Ülkemizde 12 Eylül üzerinden, emek haklarının da çok ağır gasp edilmesi ile yaşatılan acılı süreçlerin ardından, DİSK yöneticileri hâlâ cezaevlerinde tutulurken, Amerikan işçi sendikal hareketinin sürpriz bir girişimi ile birkaç gazeteci arkadaş 5 haftalık geniş bir görüşmeler yelpazesinde ABD’de görüşmelerin, etkinliklerin bombardımanına yakalanmıştık. Özal, ABD’den tekstil kotalarını koparma peşindeydi. “Amerika’nın öteki yüzü” dizini içinde özetlemeye çalıştığım sonuçlar birbirinden çarpıcıydı.

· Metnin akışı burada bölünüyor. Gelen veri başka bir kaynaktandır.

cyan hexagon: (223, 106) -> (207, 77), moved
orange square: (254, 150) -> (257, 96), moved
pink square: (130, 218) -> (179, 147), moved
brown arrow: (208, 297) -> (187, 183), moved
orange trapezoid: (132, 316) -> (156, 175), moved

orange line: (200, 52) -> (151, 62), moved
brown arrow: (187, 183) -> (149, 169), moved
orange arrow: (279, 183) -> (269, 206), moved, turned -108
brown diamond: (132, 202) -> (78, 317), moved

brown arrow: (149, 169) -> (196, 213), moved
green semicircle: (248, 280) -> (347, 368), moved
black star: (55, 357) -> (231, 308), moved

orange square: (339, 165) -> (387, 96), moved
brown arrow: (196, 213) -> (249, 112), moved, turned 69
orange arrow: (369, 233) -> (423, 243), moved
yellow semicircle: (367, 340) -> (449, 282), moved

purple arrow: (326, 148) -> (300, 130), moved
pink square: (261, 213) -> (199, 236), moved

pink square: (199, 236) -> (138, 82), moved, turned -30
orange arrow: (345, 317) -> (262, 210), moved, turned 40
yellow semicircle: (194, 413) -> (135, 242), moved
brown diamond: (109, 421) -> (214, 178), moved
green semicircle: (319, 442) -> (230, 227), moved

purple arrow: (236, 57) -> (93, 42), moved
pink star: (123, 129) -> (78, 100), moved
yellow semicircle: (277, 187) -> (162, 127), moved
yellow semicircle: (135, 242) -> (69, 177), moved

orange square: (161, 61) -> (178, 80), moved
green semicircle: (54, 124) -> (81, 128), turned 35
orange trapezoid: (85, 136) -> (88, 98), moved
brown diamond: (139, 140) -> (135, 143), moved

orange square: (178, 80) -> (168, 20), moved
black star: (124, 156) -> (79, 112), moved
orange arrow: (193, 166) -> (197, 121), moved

Avrupalı sendikal örgütlerinin DİSK’lileri kurtarma çabaları etkili olmuş, Türkiye ilişkilerinde en sorumlu görüşmeci, bilinçli verdiği demecinde, “Biz Türkiye için tek işçi konfederasyonu Türk-İş’in varlığını öngörmüştük, ancak Avrupalı dostlarımızı daha fazla üzmek istemiyoruz. Özal umut ettiği kotayı alamayacak, demokrasimiz buna izin vermez” anlamında bir açıklamayı esirgememişti. Döndüğümde tutuklu DİSK yöneticilerine, “Çıkıyorsunuz” haberini ulaştırmaya çalışırken yargılama hemen sonuçlanmadan serbest bırakılmışlardı.

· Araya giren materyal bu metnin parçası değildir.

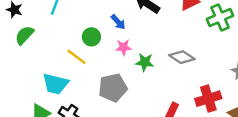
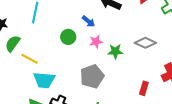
yellow line: (77, 57) -> (30, 59), moved

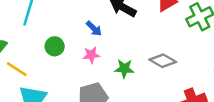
green circle: (68, 37) -> (55, 46), moved
pink star: (96, 42) -> (91, 55), moved

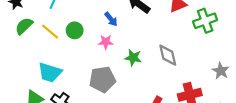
gray diamond: (163, 61) -> (168, 55), turned 40
yellow line: (17, 69) -> (50, 32), moved

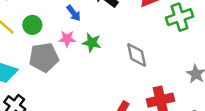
green star: (133, 58) -> (92, 43), moved
gray pentagon: (102, 79) -> (44, 57), moved

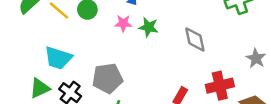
gray pentagon: (44, 57) -> (108, 78), moved

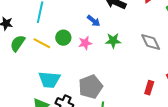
pink star: (123, 23) -> (85, 43), moved

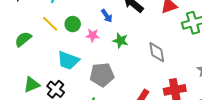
green semicircle: (18, 43) -> (23, 39), moved
cyan trapezoid: (49, 80) -> (68, 60), moved
gray pentagon: (91, 87) -> (102, 75), moved

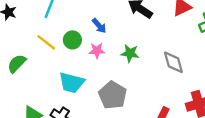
blue arrow: (107, 16) -> (99, 26), moved
gray pentagon: (102, 75) -> (113, 95), turned -30

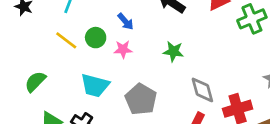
green star: (130, 53) -> (173, 51), moved
gray diamond: (173, 62) -> (202, 90), moved
green semicircle: (17, 64) -> (35, 82), moved

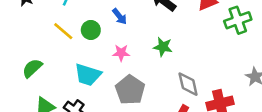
pink star: (123, 49) -> (121, 53), moved

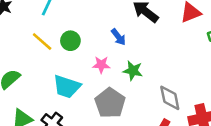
blue arrow: (120, 16) -> (118, 37), moved
green star: (163, 47) -> (133, 71), moved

Asıl etkilendiğim, çoğu Cumhuriyet okurlarının bile adını anımsayacakları Nikaragua’nın direniş savaşçısı Daniel Ortega’nın Amerika sınırları içinde yarattığı kamuoyu etkisinin, bize verilen “medya güdülenmesi” derslerinin içinde bile gösterilmiş olmasıydı. Uzman medya güdülemecilerinin derslerinde bir yandan Özal’ın ülkemizdeki kampanyalarının başarısına yer verilmişken “anarşi, terör görselleri ile 12 Eylül’e gelişte başarılan algıya” geniş yer verilmiş olmasıydı. Daniel Ortega’nın Amerika’da yürüttüğü kampanyada, silahlı direnişçi görüntülerinin yerine, New York’un en büyük parkında spor yapan sivil siyasetçi görüntüleri örneklenmişti.

Bilgisayardan girince Daniel Ortega’nın hâlâ ülkesinde başkanlık yaptığını öğrenmiş oldum. Özetle gerçek haklar savaşımında tuzaklara karşı savaşımın öneminin altını çizmek istedim.